I have a vacation coming up shortly, even though in all likelihood the blog will continue to trundle along aimlessly while I'm gone. I am going to be far away from my usual haunts, though; and in an area completely new to me. Which means I'll be hitting some new comic shops! I should put together a list of anything I'm seriously looking for; but c'mon, I really just want a big messy pile of random quarterbooks. Like today's book! From 1990, 666 #1, featuring stories by Peter Milligan, Tom Tully, David Anderson, and more; and art by Massimo Belardinelli, Eduardo Vano, and Chris Weston.
The full title for this reprint book was 666: the Mark of the Beast; that and the covers make it sound a lot more hardcore than it actually was. In fact, there was an ad for it on the back of the same issue, so the Fastner and Larson cover art is on both sides; with the ad's breathless copy: "The science of horror is exquisite in its precision, relentless in its application, and ulimately deadly in its execution!" Whoa, ease up there.

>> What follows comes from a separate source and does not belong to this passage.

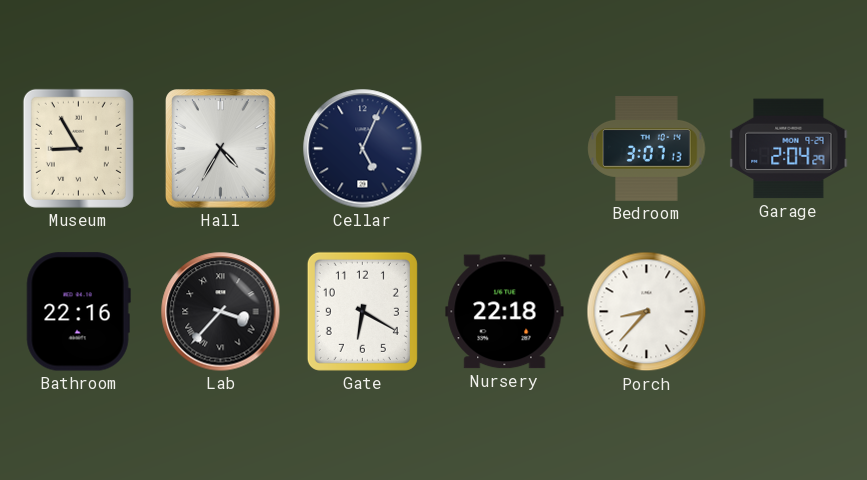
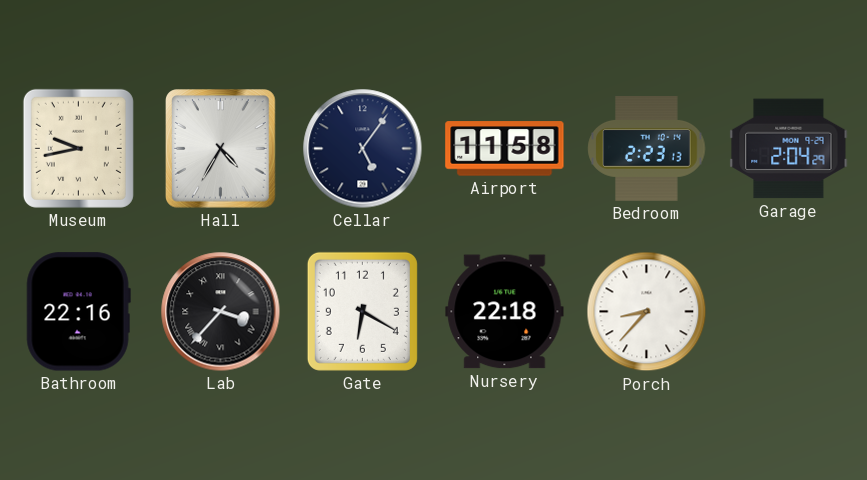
Museum: 8:55 -> 9:43
Cellar: 5:04 -> 5:06
Airport: none -> 11:58
Bedroom: 3:07 -> 2:23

These were British imports like Judge Dredd or Rogue Trooper, but from pretty far down the roster: oddball Peter Milligan strip "the Dead," in which an immortal man has to die to find out why demons are appearing; and early Tornado serial "The Mind of Wolfie Smith," a hard-luck psychic boy's adventures, last seen in 1981. The rest of this issue is filled out with a couple tame horror shorts.
Nowhere near the strongest of Fleetway/Quality's reprints, but I'd still grab a pile if I found them cheap. #4 has a Simon Furman/Steve Dillon werewolf story, and another Peter Milligan strip, "Freaks," starts in #7.